I think the passage toward the end of the book where you discuss the allure of modeling is very insightful. Despite being a feminist, you were still regretting not making a big success as a model. Modeling is bigger than ever now, with TV show devoted exclusively to the trade. Any thoughts, advice on this, or comments to aspiring young models?
Models today have a haughty look that appeals to me (and presumably others), inducing me to confer power based on the illusion of power but ultimately it’s a Pyrrhic victory. I highly disapprove of the bizarre body image that is being promulgated by the fashion and movie industries. One company that has gone against this trend is Wal-Mart which uses their employees as models in their catalogues. These women are very attractive to me even if they’re not conventionally beautiful and/or slim because they are real. It seems to me that our culture’s fixation with the model’s fantasy exterior is due to lack of interior attention, and the more vapid one is, the more likely one is to try to achieve outer rather than inner fulfillment.
Hearing you read portions of your book aloud brought back a lot of the fun, and dare I say, innocence of sex in the post-hippie era. There was a certain openness — such as when you went out with a boyfriend who you took to be a surfer/hippie type, and found out he was a genuine street bum. Also, the adventure of sex in the pre-AIDs era — such as having a threesome with two gay guys, out of curiosity. Clearly, it wasn’t all masochistic — at what point did the spirit of Fear of Flying dovetail into low self-esteem promiscuity?

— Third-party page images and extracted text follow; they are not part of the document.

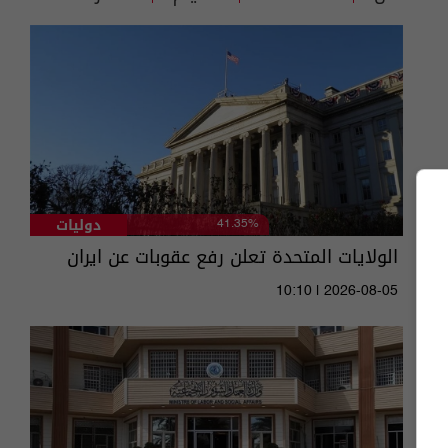
دوليات
41.35%
الولايات المتحدة تعلن رفع عقوبات عن ايران
10:10 | 2026-08-05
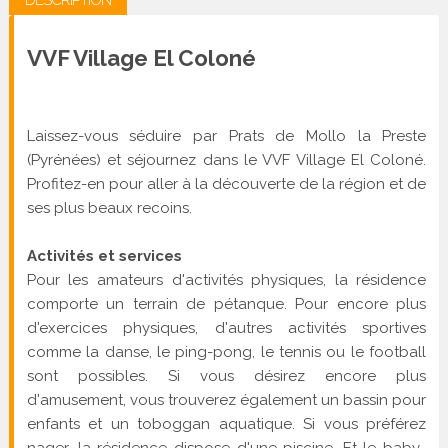
DESCRIPTION
VVF Village El Coloné
Laissez-vous séduire par Prats de Mollo la Preste
(Pyrénées) et séjournez dans le VVF Village El Coloné.
Profitez-en pour aller à la découverte de la région et de
ses plus beaux recoins.
Activités et services
Pour les amateurs d'activités physiques, la résidence
comporte un terrain de pétanque. Pour encore plus
d'exercices physiques, d'autres activités sportives
comme la danse, le ping-pong, le tennis ou le football
sont possibles. Si vous désirez encore plus
d'amusement, vous trouverez également un bassin pour
enfants et un toboggan aquatique. Si vous préférez
nager, la résidence dispose d'une piscine. Et le baby-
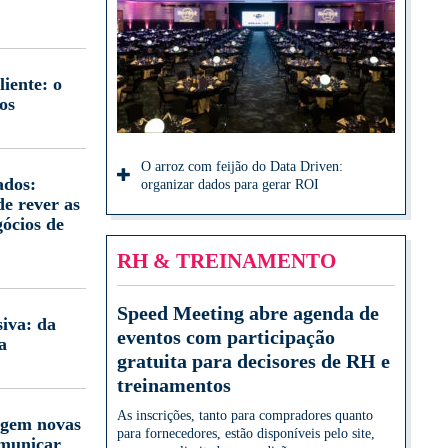
iente: o
os
O arroz com feijão do Data Driven:
ados:
organizar dados para gerar ROI
e rever as
gócios de
RH & TREINAMENTO
Speed Meeting abre agenda de
iva: da
eventos com participação
a
gratuita para decisores de RH e
treinamentos
As inscrições, tanto para compradores quanto
igem novas
para fornecedores, estão disponíveis pelo site,
omunicar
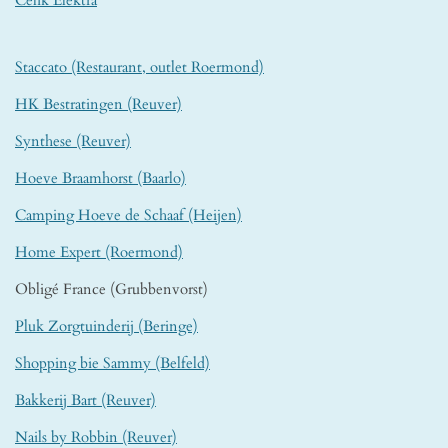
Celik Elektra
Staccato (Restaurant, outlet Roermond)
HK Bestratingen (Reuver)
Synthese (Reuver)
Hoeve Braamhorst (Baarlo)
Camping Hoeve de Schaaf (Heijen)
Home Expert (Roermond)
Obligé France (Grubbenvorst)
Pluk Zorgtuinderij (Beringe)
Shopping bie Sammy (Belfeld)
Bakkerij Bart (Reuver)
Nails by Robbin (Reuver)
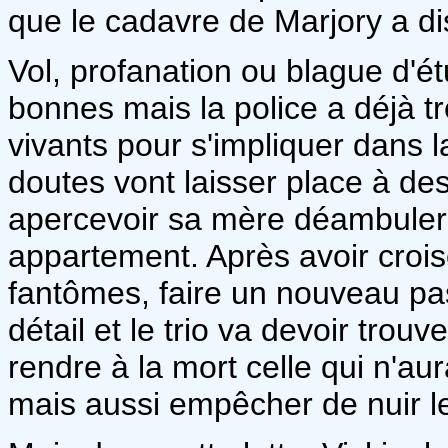
que le cadavre de Marjory a di
Vol, profanation ou blague d'ét
bonnes mais la police a déjà tr
vivants pour s'impliquer dans l
doutes vont laisser place à des
apercevoir sa mère déambuler 
appartement. Après avoir croi
fantômes, faire un nouveau pas
détail et le trio va devoir tr
rendre à la mort celle qui n'aur
mais aussi empêcher de nuir les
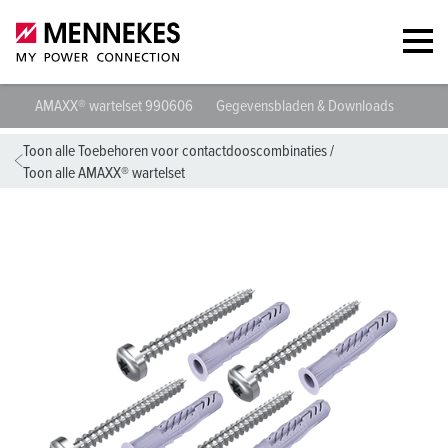
AMAXX® wartelset 990606
Gegevensbladen & Downloads
Richtl
Toon alle Toebehoren voor contactdooscombinaties
/
Toon alle AMAXX® wartelset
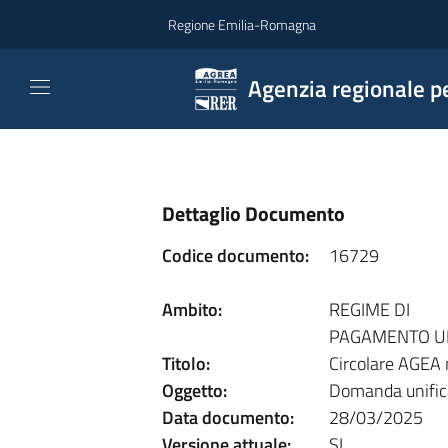
Vai al contenuto
Regione Emilia-Romagna
Agenzia regionale pe
Dettaglio Documento
Codice documento:
16729
Ambito:
REGIME DI
PAGAMENTO U
Titolo:
Circolare AGEA
Oggetto:
Domanda unific
Data documento:
28/03/2025
Versione attuale:
SI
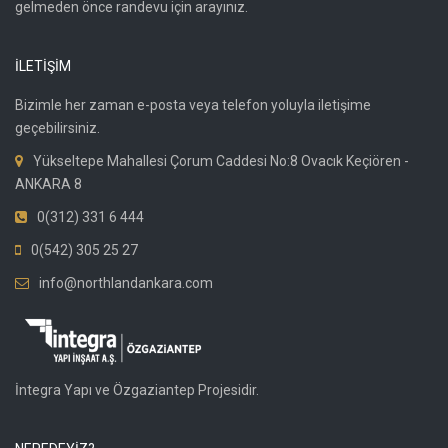
gelmeden önce randevu için arayınız.
İLETİŞİM
Bizimle her zaman e-posta veya telefon yoluyla iletişime
geçebilirsiniz.
Yükseltepe Mahallesi Çorum Caddesi No:8 Ovacık Keçiören -
ANKARA 8
0(312) 331 6 444
0(542) 305 25 27
info@northlandankara.com
İntegra Yapı ve Özgaziantep Projesidir.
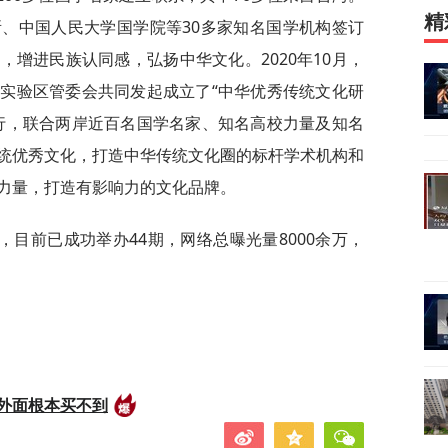
精
、中国人民大学国学院等30多家知名国学机构签订
增进民族认同感，弘扬中华文化。2020年10月，
实验区管委会共同发起成立了“中华优秀传统文化研
行，联合两岸近百名国学名家、知名高校力量及知名
统优秀文化，打造中华传统文化圈的标杆学术机构和
力量，打造有影响力的文化品牌。
目前已成功举办44期，网络总曝光量8000余万，
外面根本买不到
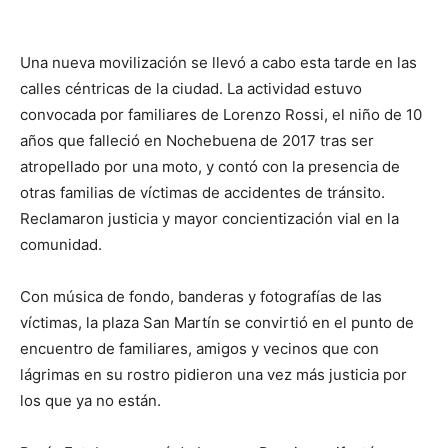
Una nueva movilización se llevó a cabo esta tarde en las
calles céntricas de la ciudad. La actividad estuvo
convocada por familiares de Lorenzo Rossi, el niño de 10
años que falleció en Nochebuena de 2017 tras ser
atropellado por una moto, y contó con la presencia de
otras familias de víctimas de accidentes de tránsito.
Reclamaron justicia y mayor concientización vial en la
comunidad.
Con música de fondo, banderas y fotografías de las
víctimas, la plaza San Martín se convirtió en el punto de
encuentro de familiares, amigos y vecinos que con
lágrimas en su rostro pidieron una vez más justicia por
los que ya no están.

This is a hard question to answer. I really thought I was having a blast the whole time, perhaps because I never once had sober sex, so it wasn’t until I ended up with the homeless guy almost at the end of my singles sex life that I had a glimmer that maybe I wasn’t having as much fun as I thought, and certainly wasn’t as discerning as I thought. It was the cumulative effect, like all the drops in Chinese water torture, that did me in. I shudder to think how I would’ve performed if AIDS was an issue when I was single since I certainly racked up (and transmitted) my share of STDs. If I’d had a third of the partners I had (the best third – the ones I really wanted to be with) and three times the self confidence I had at the time, I think I could say it was all worthwhile.
(Excerpt, p. 266) You’re walking along and it’s a peerless day – clear blue skies, temps in the seventies. The last thing on your mind is the thought of an attack. Then BAM! The planes collide, the building collapses, and nothing will ever be the same. You can’t ever really enjoy a peerless day again, because every time you hear a plane it might be a terrorist. Every time you get a headache, it might be cancer. How do you live life without a future? That’s the conundrum of cancer. You have to be willing to die, to live.